—Par Yves-Léopold Monthieux —
De l’art d’être Martiniquais à part entière et citoyen français à part entière dans une société de perroquets. Il en va ainsi de la pensée unique qui submerge la vie politique et intellectuelle martiniquaise. Il est aujourd’hui tendance, de bon aloi et de bonne convenance politique d’éviter tous les mots et expressions qui rappellent la réalité des territoires situés loin de l’Europe et rattachés, d’une manière ou d’une autre, à la France … et à l’Europe. Bref, la Martinique n’est pas la France. Sachant qu’à l’inverse, il est toujours de saison de sortir les armes de la continuité territoriale et du Français à part entière. Miracle, la Martinique est la France !
S’agissant de nos députés, indépendantistes, il semble désormais convenu, lorsqu’ils ne peuvent pas éviter le vocable outre-mer, de le faire par la formule : « qu’on dit » ou « qu’on appelle ». C’est ainsi qu’on entend de plus en plus dans la bouche de ceux de nos élus qui s’expriment, la formule département ou collectivité « qu’on dit d’outre-mer ». Ainsi donc, même si la Martinique est regardée comme une colonie, elle n’est, pour la doxa, l’outre-mer de personne ni la colonie d’aucun colonisateur.

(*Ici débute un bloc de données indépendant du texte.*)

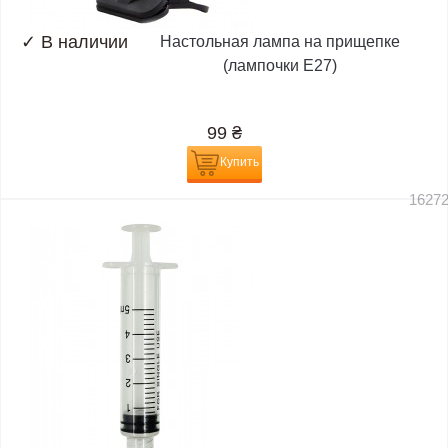
✓
В наличии
Настольная лампа на прищепке
(лампочки E27)
99
₴
Купить
1627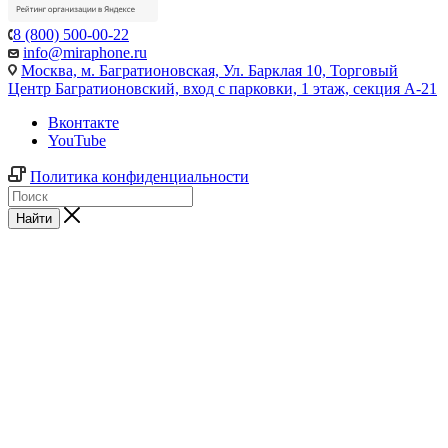
8 (800) 500-00-22
info@miraphone.ru
Москва,
м. Багратионовская, Ул. Барклая 10, Торговый
Центр Багратионовский, вход с парковки, 1 этаж, секция А-21
Вконтакте
YouTube
Политика конфиденциальности
Найти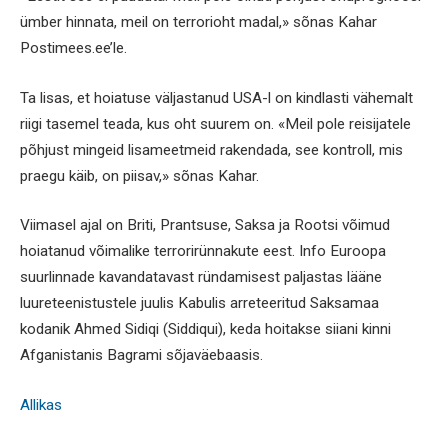
ümber hinnata, meil on terrorioht madal,» sõnas Kahar
Postimees.ee’le.
Ta lisas, et hoiatuse väljastanud USA-l on kindlasti vähemalt
riigi tasemel teada, kus oht suurem on. «Meil pole reisijatele
põhjust mingeid lisameetmeid rakendada, see kontroll, mis
praegu käib, on piisav,» sõnas Kahar.
Viimasel ajal on Briti, Prantsuse, Saksa ja Rootsi võimud
hoiatanud võimalike terrorirünnakute eest. Info Euroopa
suurlinnade kavandatavast ründamisest paljastas lääne
luureteenistustele juulis Kabulis arreteeritud Saksamaa
kodanik Ahmed Sidiqi (Siddiqui), keda hoitakse siiani kinni
Afganistanis Bagrami sõjaväebaasis.
Allikas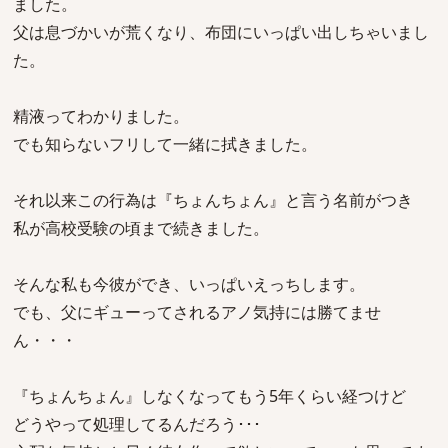
ました。
父は息づかいが荒くなり、布団にいっぱい出しちゃいまし
た。
精液ってわかりました。
でも知らないフリして一緒に拭きました。
それ以来この行為は『ちょんちょん』と言う名前がつき
私が高校受験の頃まで続きました。
そんな私も今彼ができ、いっぱいえっちします。
でも、父にギューってされるアノ気持には勝てませ
ん・・・
『ちょんちょん』しなくなってもう5年くらい経つけど
どうやって処理してるんだろう･･･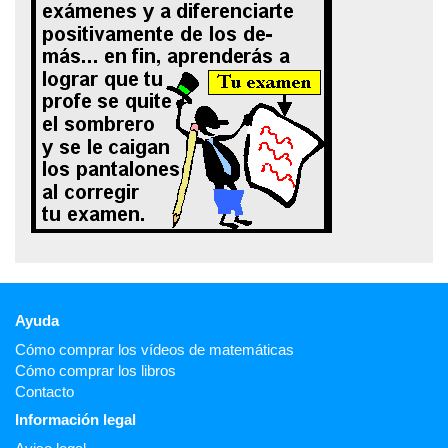
Ayuda
Cómo comprar los vídeos de matemáticas
Cómo comprar los libros
Contacto
Información legal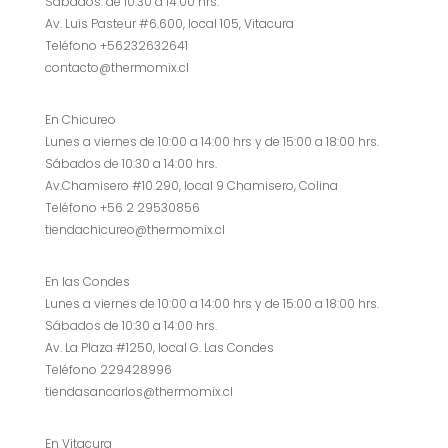
Sábados: de 10:30 a 14:00 hrs.
Av. Luis Pasteur #6.600, local 105, Vitacura
Teléfono +56232632641
contacto@thermomix.cl
En Chicureo
Lunes a viernes de 10:00 a 14:00 hrs y de 15:00 a 18:00 hrs.
Sábados de 10:30 a 14:00 hrs.
Av.Chamisero #10.290, local 9 Chamisero, Colina
Teléfono +56 2 29530856
tiendachicureo@thermomix.cl
En las Condes
Lunes a viernes de 10:00 a 14:00 hrs y de 15:00 a 18:00 hrs.
Sábados de 10:30 a 14:00 hrs.
Av. La Plaza #1250, local G. Las Condes
Teléfono 229428996
tiendasancarlos@thermomix.cl
En Vitacura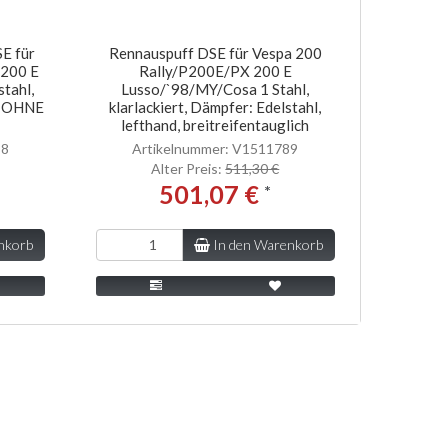
E für
Rennauspuff DSE für Vespa 200
 200 E
Rally/P200E/PX 200 E
tahl,
Lusso/`98/MY/Cosa 1 Stahl,
h, OHNE
klarlackiert, Dämpfer: Edelstahl,
lefthand, breitreifentauglich
88
Artikelnummer: V1511789
Alter Preis:
511,30 €
501,07 €
*
nkorb
In den Warenkorb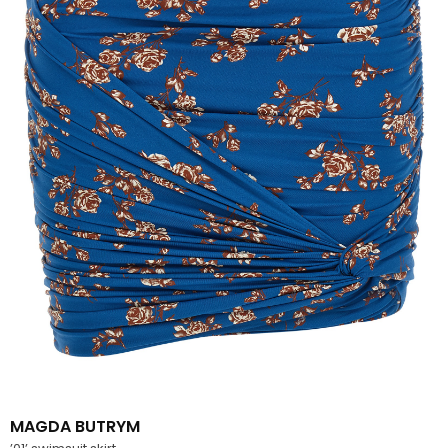
MAGDA BUTRYM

Aussi bien, le mot métropole devient un contresens et nos brillants géographes nous enseignent qu’il n’existe sur la mappemonde aucun pays qui se nomme Métropole. On l’avait deviné mais on est rassurés. En revanche, grâce à leur don d’extralucide, ils y ont vu écrit Hexagone, jusqu’à amener les princes qui nous gouvernent à y adhérer, en souriant dans leur barbe à Paris. De même que le vocable été doit être banni dans un pays où cette saison n’existe pas. Néanmoins, les fusils ne semblent plus braqués contre la locution vacances d’été ; les censeurs de l’expression ont baissé la garde dans un pays sans été, mais qui détient le record du nombre d’estivaliers. Une nouvelle notion martiniquaise vient s’ajouter à l’effort d’effacement de la réalité : polycentralité. Elle voudrait que ce qu’on appelle métropole ne soit pas le centre et que ce soient les pays qu’on dit d’outre-mer qui seraient, tout autant qu’ils sont, les véritables centres. Ainsi donc, n’hésitons pas à nous payer de mots : la Martinique est une colonie sans métropole, elle possède un tourisme qui ne se veut pas d’été et se retrouve dans un « au-delà des mers » qui n’est pas l’outremer.

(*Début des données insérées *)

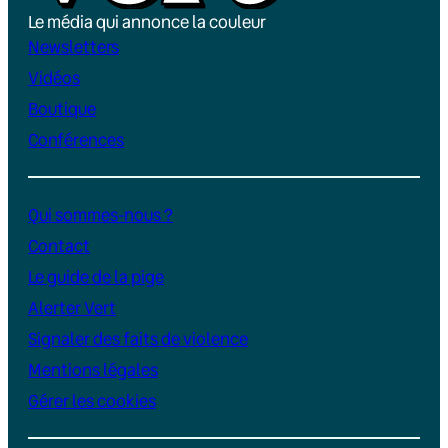
Le média qui annonce la couleur
Newsletters
Vidéos
Boutique
Conférences
Qui sommes-nous ?
Contact
Le guide de la pige
Alerter Vert
Signaler des faits de violence
Mentions légales
Gérer les cookies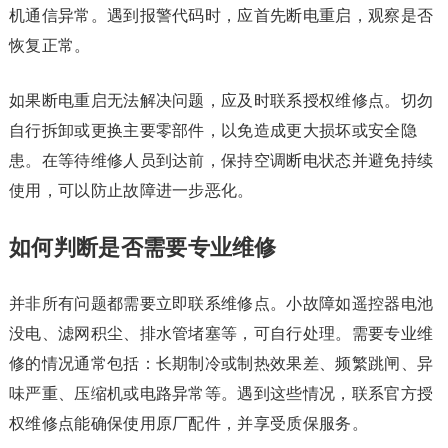
机通信异常。遇到报警代码时，应首先断电重启，观察是否
恢复正常。
如果断电重启无法解决问题，应及时联系授权维修点。切勿
自行拆卸或更换主要零部件，以免造成更大损坏或安全隐
患。在等待维修人员到达前，保持空调断电状态并避免持续
使用，可以防止故障进一步恶化。
如何判断是否需要专业维修
并非所有问题都需要立即联系维修点。小故障如遥控器电池
没电、滤网积尘、排水管堵塞等，可自行处理。需要专业维
修的情况通常包括：长期制冷或制热效果差、频繁跳闸、异
味严重、压缩机或电路异常等。遇到这些情况，联系官方授
权维修点能确保使用原厂配件，并享受质保服务。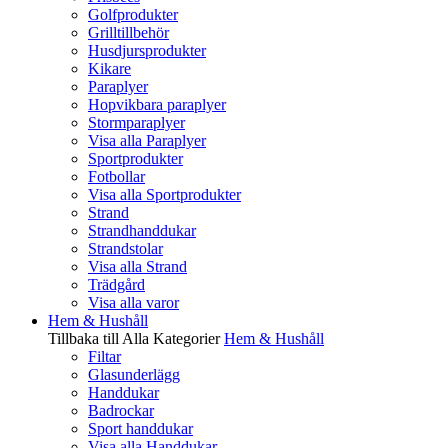
Golfprodukter
Grilltillbehör
Husdjursprodukter
Kikare
Paraplyer
Hopvikbara paraplyer
Stormparaplyer
Visa alla Paraplyer
Sportprodukter
Fotbollar
Visa alla Sportprodukter
Strand
Strandhanddukar
Strandstolar
Visa alla Strand
Trädgård
Visa alla varor
Hem & Hushåll
Tillbaka till Alla Kategorier
Hem & Hushåll
Filtar
Glasunderlägg
Handdukar
Badrockar
Sport handdukar
Visa alla Handdukar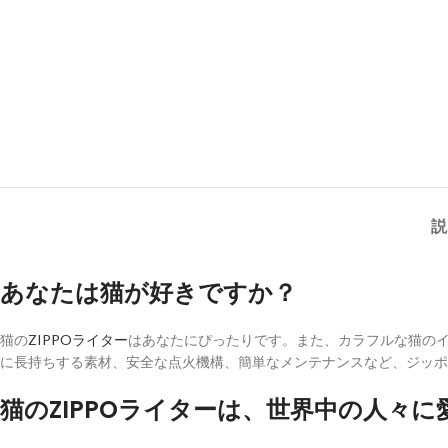
説
あなたは猫が好きですか？
猫の
ZIPPOライター
はあなたにぴったりです。また、カラフルな猫のイ
に長持ちする素材、安全な点火機構、簡単なメンテナンスなど、ジッポ
猫のZIPPOライターは、世界中の人々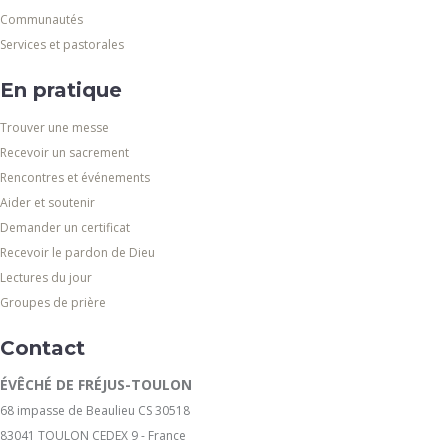
Communautés
Services et pastorales
En pratique
Trouver une messe
Recevoir un sacrement
Rencontres et événements
Aider et soutenir
Demander un certificat
Recevoir le pardon de Dieu
Lectures du jour
Groupes de prière
Contact
ÉVÊCHÉ DE FRÉJUS-TOULON
68 impasse de Beaulieu CS 30518
83041 TOULON CEDEX 9 - France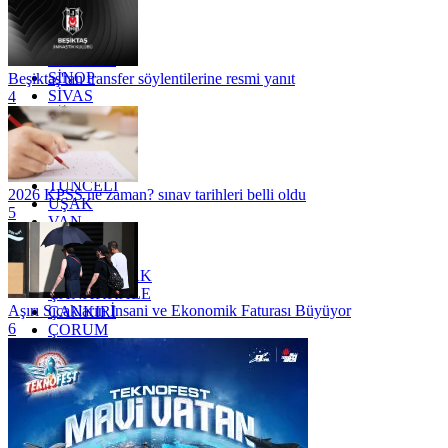
OSMANİYE
RİZE
SAKARYA
SAMSUN
SİNOP
Beşiktaş'tan transfer söylentilerine resmi yanıt
SİVAS
4
SİİRT
TEKİRDAĞ
TOKAT
TRABZON
TUNCELİ
2026 KPSS ne zaman? sınav tarihleri belli oldu
UŞAK
5
VAN
YALOVA
YOZGAT
ZONGULDAK
ÇANAKKALE
Aşırı Sıcakların İnsani ve Ekonomik Faturası Büyüyor
ÇANKIRI
6
ÇORUM
İSTANBUL
İZMİR
ŞANLIURFA
ŞIRNAK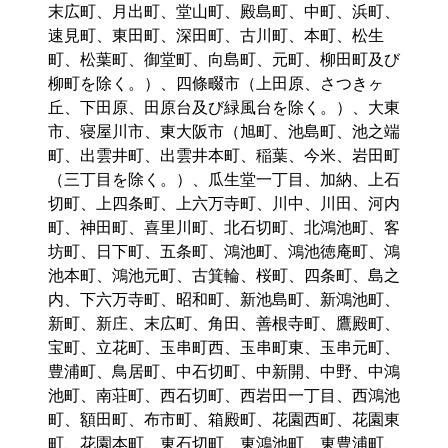
末広町、月出町、堂山町、殿島町、中町、浜町、
速見町、東田町、深田町、古川町、本町、松生
町、松葉町、御堂町、向島町、元町、柳田町及び
柳町を除く。）、四條畷市（上田原、さつきヶ
丘、下田原、田原台及び緑風台を除く。）、大東
市、寝屋川市、東大阪市（旭町、池島町、池之端
町、出雲井町、出雲井本町、稲葉、今米、岩田町
（三丁目を除く。）、瓜生堂一丁目、加納、上石
切町、上四条町、上六万寺町、川中、川田、河内
町、神田町、喜里川町、北石切町、北鴻池町、客
坊町、日下町、五条町、鴻池町、鴻池徳庵町、鴻
池本町、鴻池元町、古箕輪、桜町、四条町、島之
内、下六万寺町、昭和町、新池島町、新鴻池町、
新町、新庄、末広町、角田、善根寺町、鷹殿町、
宝町、立花町、玉串町西、玉串町東、玉串元町、
豊浦町、鳥居町、中石切町、中新開、中野、中鴻
池町、南荘町、西石切町、西岩田一丁目、西鴻池
町、額田町、布市町、箱殿町、花園西町、花園東
町、花園本町、東石切町、東鴻池町、東豊浦町、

En effet, c’est à mourir de rire de voir s’étrangler des sachants martiniquais lorsqu’au détour d’une phrase le vocable outre-mer devient incontournable. Proposer, par exemple, de remplacer outre-mer par un balbutiant « au-delà des mers », indique l’ampleur et l’inanité des contorsions sémantiques à vouloir modifier la réalité. Lorsque le sachant est un homme politique ou un quelconque chroniqueur et qu’il déclare ne pas aimer les mots été, métropole ou outre-mer, trop peu politiquement sexy, il est dans son rôle. C’est un parti-pris politique. Cela ne l’empêche pas d’adhérer avec gourmandise aux RUP d’Europe et à la continuité territoriale de France, tout en protestant que la Martinique est un pays à part entière et qu’elle ne saurait être l’appendice d’aucun autre pays. Il pourra donc monter à Bruxelles et à Paris pour exiger becs et ongles tous ses droits de citoyen français et européen à part entière. C’est en quelque sorte le devoir d’incohérence de la politique.

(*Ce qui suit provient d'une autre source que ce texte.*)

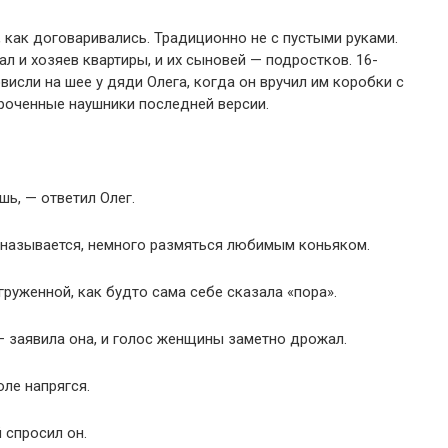
 как договаривались. Традиционно не с пустыми руками.
л и хозяев квартиры, и их сыновей — подростков. 16-
висли на шее у дяди Олега, когда он вручил им коробки с
ороченные наушники последней версии.
шь, — ответил Олег.
о называется, немного размяться любимым коньяком.
груженной, как будто сама себе сказала «пора».
 — заявила она, и голос женщины заметно дрожал.
ле напрягся.
 спросил он.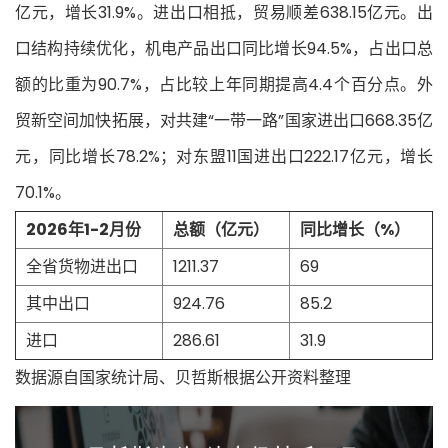
亿元，增长31.9%。进出口相抵，贸易顺差638.15亿元。出
口结构持续优化，机电产品出口同比增长94.5%，占出口总
额的比重为90.7%，占比较上年同期提高4.4个百分点。外
贸新空间加快拓展，对共建“一带一路”国家进出口668.35亿
元，同比增长78.2%；对东盟11国进出口222.17亿元，增长
70.1%。
2026年1-2月份
总额（亿元）
同比增长（%）
全省货物进出口
1211.37
69
其中出口
924.76
85.2
进口
286.61
31.9
数据源自国家统计局、贝哲斯根据公开资料整理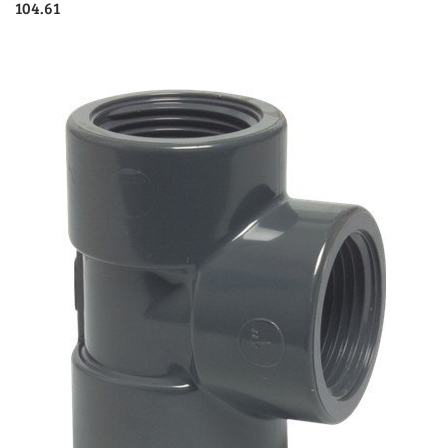
104.61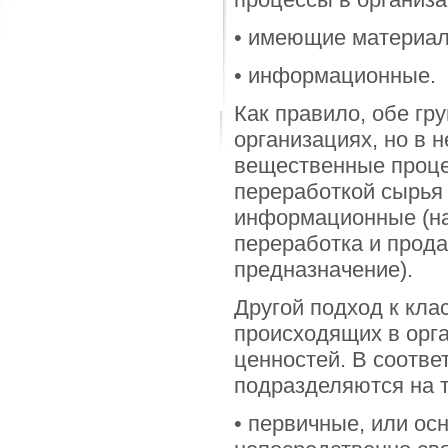
• имеющие материал
• информационные.
Как правило, обе гр
организациях, но в 
вещественные проце
переработкой сырья 
информационные (на
переработка и прод
предназначение).
Другой подход к кла
происходящих в орга
ценностей. В соотве
подразделяются на т
• первичные, или ос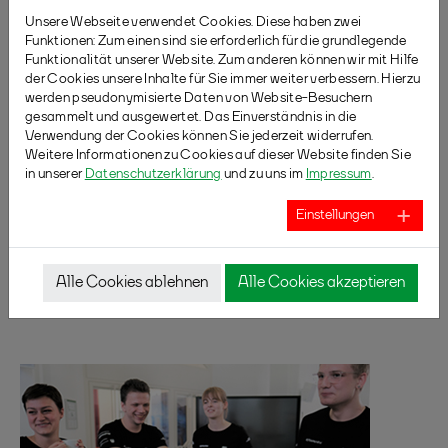
Unsere Webseite verwendet Cookies. Diese haben zwei
Funktionen: Zum einen sind sie erforderlich für die grundlegende
Funktionalität unserer Website. Zum anderen können wir mit Hilfe
der Cookies unsere Inhalte für Sie immer weiter verbessern. Hierzu
werden pseudonymisierte Daten von Website-Besuchern
gesammelt und ausgewertet. Das Einverständnis in die
Verwendung der Cookies können Sie jederzeit widerrufen.
Weitere Informationen zu Cookies auf dieser Website finden Sie
in unserer
Datenschutzerklärung
und zu uns im
Impressum
.
Einstellungen
Alle Cookies ablehnen
Alle Cookies akzeptieren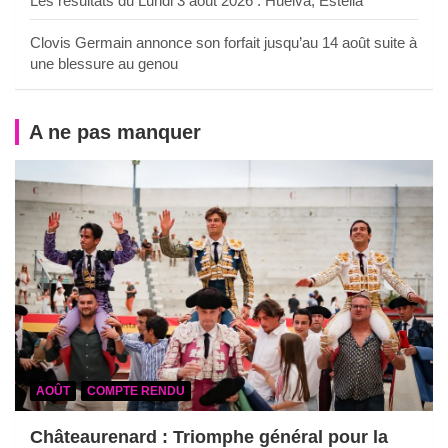
Les résultats du Lundi 3 août 2026 : Huelva, Estella
Clovis Germain annonce son forfait jusqu’au 14 août suite à
une blessure au genou
A ne pas manquer
AOÛT
COMPTE RENDU
Châteaurenard : Triomphe général pour la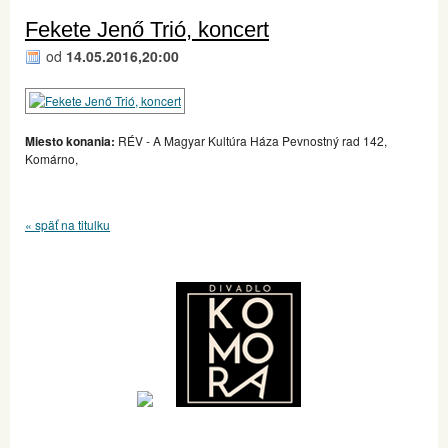
Fekete Jenő Trió, koncert
od
14.05.2016,20:00
Miesto konania:
RÉV - A Magyar Kultúra Háza Pevnostný rad 142,
Komárno,
« späť na titulku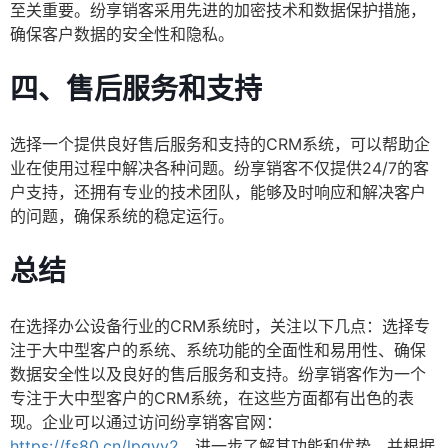
至关重要。纷享销客采用先进的加密技术和数据保护措施，
确保客户数据的安全性和隐私。
四、售后服务和支持
选择一个提供良好售后服务和支持的CRM系统，可以帮助企
业在使用过程中解决各种问题。纷享销客不仅提供24/7的客
户支持，还拥有专业的技术团队，能够及时响应和解决客户
的问题，确保系统的稳定运行。
总结
在选择办公设备行业的CRM系统时，关注以下几点：选择专
注于大中型客户的系统、系统功能的全面性和易用性、确保
数据安全性以及良好的售后服务和支持。纷享销客作为一个
专注于大中型客户的CRM系统，在这些方面都有出色的表
现。企业可以通过访问纷享销客官网：
https://fs80.cn/lpgyy2
，进一步了解其功能和优势，并根据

Mais si l’auteur de la bafouille de rigueur dans notre société de perroquets est un professeur d’université, il doit une explication immédiate à ses étudiants et aux citoyens qu’il éduque par ses interventions à la radio et la télévision. Les incohérences politiques du terrain, fussent-elles « sociétalement » confortables et conformes à la bien-pensance ou la pensée unique, ne devraient pas s’opposer à la vérité institutionnelle que le professeur est chargé d’enseigner.